What I would love to see written about EDs

I've seen two publications that have written about progress in two other areas of mental health: OCD and drug addiction. And I hope that this progress is translated into the world of eating disorders.

One is from a publication I received at the Society for Neuroscience Annual Conference from the National Institute on Drug Abuse. It's their latest booklet called "Drugs, Brain, and Behavior: The Science of Addiction" and the image on one of the first pages is this:


Granted, Tom Insel at the National Institutes on Mental Health said as much. But to have it in a handout, a little brochure, the most basic reading material on the subject: that we don't have. I hear a lot more now about how eating disorders are illnesses, not choices- which is good. I just love how in this brochure on addiction, they're not only brain diseases, but treatable ones.

Which is something we can't hear enough.

The other is from a site on OCD, tracing the history of OCD treatment from Freud to current day.

[Freud's] treatment of choice was psychoanalysis, and this was the accepted treatment of the disorder for many decades. Because this approach was met with no success, OCD was considered a rare and intractable disorder...

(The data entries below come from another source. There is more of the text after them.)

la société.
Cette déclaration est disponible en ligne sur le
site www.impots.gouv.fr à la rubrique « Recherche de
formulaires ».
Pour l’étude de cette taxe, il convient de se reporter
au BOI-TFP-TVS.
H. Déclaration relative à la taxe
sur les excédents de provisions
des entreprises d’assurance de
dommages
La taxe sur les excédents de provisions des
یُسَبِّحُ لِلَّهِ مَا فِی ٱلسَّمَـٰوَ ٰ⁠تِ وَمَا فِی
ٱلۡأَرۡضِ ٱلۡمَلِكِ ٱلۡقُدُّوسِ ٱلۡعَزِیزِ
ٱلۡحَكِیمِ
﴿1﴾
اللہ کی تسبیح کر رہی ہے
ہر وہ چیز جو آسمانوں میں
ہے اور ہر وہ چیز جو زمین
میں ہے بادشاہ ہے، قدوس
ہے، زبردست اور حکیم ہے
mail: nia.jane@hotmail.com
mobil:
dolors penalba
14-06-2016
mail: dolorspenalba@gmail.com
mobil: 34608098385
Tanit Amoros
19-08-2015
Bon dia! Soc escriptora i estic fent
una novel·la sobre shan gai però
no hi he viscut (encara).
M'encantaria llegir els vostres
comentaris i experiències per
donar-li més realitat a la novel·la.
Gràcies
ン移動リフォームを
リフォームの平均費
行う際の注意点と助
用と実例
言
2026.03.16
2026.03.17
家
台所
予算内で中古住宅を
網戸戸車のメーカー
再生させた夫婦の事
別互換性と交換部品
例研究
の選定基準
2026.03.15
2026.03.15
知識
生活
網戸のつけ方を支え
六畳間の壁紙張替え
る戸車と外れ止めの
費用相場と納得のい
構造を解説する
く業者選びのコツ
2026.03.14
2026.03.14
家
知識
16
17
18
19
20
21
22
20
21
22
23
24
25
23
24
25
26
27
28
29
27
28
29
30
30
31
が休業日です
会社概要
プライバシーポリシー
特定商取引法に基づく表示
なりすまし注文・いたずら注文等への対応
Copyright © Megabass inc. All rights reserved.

...Modern psychodynamic treatments, while having similar insight-oriented approaches, involve a more interactive approach by the therapist, with short-term therapy usually being less than 25 sessions. People who suffer from OCD usually have at least some insight into their behaviors, making the ultimate goal of insight less useful; insight alone is not enough to "cure" OCD. We now understand that OCD has, in large part, a biological causation (meaning, for example, that OCD behavior is not simply caused by a bad relationship with your mother), and it tends to run in families. Because of the failure of traditional psychological treatments for OCD, cognitive-behavioral treatments are now used in the treatment of the disorder, with very high rates of success.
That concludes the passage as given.